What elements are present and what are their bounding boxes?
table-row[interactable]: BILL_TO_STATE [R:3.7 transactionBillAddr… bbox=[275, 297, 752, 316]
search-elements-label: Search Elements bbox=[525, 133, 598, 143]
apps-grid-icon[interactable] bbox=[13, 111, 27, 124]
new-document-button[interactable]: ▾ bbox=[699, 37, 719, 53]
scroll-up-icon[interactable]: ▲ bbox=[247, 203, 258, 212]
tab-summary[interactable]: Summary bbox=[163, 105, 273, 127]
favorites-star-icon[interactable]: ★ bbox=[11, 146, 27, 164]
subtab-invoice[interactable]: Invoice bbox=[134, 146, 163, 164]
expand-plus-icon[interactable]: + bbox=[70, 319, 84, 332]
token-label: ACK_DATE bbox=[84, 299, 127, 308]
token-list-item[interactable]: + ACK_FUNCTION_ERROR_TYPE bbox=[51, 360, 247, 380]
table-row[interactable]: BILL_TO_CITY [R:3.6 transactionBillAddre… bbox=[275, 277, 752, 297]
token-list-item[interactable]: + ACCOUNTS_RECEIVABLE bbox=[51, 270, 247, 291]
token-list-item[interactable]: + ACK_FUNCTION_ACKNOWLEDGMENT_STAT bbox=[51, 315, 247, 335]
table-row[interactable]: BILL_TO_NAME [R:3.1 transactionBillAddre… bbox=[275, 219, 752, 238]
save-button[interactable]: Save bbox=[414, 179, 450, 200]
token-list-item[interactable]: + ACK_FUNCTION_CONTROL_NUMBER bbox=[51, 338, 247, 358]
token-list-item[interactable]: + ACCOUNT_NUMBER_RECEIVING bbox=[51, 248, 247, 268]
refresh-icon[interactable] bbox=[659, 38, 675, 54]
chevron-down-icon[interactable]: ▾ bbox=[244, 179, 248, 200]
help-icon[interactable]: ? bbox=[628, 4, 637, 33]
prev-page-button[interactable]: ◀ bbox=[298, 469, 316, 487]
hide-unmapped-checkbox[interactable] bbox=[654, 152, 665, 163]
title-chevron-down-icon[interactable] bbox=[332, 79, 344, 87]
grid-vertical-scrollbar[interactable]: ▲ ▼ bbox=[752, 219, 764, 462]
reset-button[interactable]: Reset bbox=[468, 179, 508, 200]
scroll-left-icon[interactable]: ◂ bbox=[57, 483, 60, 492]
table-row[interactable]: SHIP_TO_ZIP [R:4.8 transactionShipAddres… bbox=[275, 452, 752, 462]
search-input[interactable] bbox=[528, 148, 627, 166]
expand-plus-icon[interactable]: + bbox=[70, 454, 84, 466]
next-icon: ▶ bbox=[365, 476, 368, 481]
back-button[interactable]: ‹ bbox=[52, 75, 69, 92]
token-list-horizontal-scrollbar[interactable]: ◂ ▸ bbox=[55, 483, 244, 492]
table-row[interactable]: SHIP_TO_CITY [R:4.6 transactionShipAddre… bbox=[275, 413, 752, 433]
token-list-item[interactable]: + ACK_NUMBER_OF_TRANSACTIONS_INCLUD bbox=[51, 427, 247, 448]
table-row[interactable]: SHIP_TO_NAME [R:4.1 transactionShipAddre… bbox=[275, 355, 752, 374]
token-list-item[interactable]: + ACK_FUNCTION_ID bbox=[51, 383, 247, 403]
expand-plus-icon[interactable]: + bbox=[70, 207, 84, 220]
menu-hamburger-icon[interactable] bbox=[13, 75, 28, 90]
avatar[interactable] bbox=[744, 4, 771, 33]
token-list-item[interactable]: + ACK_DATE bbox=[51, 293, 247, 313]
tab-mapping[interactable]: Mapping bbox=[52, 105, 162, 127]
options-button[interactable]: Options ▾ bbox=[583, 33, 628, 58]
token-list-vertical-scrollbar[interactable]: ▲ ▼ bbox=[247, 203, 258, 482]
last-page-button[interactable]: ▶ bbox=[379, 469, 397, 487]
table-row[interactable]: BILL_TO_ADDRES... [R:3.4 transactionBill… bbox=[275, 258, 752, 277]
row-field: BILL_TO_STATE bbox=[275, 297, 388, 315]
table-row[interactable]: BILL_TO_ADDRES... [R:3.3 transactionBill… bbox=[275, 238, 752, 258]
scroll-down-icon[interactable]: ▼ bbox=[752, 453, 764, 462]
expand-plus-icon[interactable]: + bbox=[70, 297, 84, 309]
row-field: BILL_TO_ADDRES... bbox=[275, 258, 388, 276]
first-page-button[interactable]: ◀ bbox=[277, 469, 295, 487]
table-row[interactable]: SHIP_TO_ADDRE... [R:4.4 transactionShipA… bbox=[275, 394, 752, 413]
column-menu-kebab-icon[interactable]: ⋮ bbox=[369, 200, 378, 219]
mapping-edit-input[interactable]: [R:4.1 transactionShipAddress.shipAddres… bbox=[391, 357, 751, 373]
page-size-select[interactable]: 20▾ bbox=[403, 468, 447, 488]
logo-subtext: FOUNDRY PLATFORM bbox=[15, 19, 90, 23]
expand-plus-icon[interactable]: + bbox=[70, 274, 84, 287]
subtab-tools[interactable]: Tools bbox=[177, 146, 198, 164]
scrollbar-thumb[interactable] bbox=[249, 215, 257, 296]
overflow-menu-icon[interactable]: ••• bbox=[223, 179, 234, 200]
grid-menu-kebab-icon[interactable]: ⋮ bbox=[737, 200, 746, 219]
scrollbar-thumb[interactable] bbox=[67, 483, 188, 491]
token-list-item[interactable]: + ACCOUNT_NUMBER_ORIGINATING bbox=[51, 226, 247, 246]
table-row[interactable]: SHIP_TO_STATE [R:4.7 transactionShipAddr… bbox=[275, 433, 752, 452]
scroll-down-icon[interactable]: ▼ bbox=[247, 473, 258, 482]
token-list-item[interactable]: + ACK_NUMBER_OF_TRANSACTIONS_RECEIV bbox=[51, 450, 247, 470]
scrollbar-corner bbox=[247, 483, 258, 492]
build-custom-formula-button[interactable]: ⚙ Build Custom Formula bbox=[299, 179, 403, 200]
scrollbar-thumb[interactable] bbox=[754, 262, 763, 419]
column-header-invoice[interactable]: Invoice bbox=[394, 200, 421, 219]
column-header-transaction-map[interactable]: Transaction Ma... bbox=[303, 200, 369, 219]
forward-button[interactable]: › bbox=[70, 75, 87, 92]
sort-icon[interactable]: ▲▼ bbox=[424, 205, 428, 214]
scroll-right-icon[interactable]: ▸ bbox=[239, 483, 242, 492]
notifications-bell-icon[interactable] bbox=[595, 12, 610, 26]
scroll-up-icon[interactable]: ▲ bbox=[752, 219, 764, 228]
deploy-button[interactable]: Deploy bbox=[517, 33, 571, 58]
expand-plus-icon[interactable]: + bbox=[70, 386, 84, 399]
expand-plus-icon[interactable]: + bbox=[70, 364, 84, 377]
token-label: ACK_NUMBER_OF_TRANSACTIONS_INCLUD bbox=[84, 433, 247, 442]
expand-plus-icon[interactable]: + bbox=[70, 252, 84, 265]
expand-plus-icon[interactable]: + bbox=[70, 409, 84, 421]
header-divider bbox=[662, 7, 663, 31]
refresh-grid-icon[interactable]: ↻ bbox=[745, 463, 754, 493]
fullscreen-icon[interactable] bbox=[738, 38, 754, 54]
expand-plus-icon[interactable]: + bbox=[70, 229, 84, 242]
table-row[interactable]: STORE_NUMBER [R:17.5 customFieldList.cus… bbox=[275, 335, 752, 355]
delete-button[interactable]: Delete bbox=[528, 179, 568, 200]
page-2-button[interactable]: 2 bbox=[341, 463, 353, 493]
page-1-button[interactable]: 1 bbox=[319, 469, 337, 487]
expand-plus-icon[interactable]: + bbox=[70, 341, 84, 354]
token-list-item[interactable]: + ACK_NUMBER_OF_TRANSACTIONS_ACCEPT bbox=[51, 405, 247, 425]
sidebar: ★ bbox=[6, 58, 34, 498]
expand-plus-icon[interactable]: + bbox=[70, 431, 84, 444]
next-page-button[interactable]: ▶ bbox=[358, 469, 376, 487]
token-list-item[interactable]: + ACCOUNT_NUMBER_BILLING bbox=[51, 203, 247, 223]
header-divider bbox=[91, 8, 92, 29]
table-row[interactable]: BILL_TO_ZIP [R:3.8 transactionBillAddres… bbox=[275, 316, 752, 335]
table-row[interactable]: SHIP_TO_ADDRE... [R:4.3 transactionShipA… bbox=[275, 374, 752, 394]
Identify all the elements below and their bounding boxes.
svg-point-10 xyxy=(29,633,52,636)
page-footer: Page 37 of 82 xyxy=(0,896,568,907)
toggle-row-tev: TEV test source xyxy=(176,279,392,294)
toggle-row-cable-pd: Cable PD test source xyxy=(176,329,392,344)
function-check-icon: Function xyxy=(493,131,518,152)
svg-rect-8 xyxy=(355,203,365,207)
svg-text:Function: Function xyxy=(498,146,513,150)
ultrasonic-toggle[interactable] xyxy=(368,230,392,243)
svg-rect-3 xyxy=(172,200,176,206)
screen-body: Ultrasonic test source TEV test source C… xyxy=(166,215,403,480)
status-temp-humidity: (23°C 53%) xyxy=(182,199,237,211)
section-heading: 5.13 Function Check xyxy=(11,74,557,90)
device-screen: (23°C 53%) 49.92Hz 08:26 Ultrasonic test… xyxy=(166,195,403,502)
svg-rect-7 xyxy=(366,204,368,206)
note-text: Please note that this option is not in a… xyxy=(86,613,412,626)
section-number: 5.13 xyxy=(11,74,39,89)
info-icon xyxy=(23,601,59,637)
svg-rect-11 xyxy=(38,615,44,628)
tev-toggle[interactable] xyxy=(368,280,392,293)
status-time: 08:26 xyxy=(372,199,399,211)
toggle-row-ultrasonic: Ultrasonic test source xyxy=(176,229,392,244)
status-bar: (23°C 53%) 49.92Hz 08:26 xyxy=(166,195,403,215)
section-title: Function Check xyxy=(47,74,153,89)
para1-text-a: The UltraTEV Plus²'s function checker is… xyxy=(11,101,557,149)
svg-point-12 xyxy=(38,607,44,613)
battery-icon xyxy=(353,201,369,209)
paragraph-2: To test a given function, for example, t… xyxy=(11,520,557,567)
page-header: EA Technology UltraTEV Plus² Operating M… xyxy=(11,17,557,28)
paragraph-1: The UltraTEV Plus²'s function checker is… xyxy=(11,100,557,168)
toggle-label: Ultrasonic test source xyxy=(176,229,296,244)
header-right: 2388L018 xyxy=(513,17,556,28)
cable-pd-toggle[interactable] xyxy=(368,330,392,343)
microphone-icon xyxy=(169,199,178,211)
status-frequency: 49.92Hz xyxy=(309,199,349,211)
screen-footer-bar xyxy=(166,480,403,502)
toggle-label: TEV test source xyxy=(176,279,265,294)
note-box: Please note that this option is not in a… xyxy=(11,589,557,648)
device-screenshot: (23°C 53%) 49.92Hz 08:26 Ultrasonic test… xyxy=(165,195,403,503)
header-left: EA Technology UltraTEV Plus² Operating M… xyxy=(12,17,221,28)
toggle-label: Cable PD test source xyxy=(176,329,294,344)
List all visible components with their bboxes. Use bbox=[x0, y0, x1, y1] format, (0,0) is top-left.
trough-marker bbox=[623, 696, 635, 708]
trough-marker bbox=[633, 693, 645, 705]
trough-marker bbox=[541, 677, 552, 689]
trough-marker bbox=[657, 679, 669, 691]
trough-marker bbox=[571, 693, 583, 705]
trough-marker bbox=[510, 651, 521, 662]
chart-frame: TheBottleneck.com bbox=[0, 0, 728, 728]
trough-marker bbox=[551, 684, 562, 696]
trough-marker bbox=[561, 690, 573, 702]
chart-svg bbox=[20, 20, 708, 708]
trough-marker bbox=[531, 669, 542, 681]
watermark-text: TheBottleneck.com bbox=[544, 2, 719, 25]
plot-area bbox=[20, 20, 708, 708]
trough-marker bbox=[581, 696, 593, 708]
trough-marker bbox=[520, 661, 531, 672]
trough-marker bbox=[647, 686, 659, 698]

**REQUIRED WORK:**
Return, from the material above, each line holding the string "elements".

**RESPONSE TO THIS TASK:**
What elements are present and what are their bounding boxes?
search-elements-label: Search Elements bbox=[525, 133, 598, 143]
Identify all the elements below and their bounding boxes.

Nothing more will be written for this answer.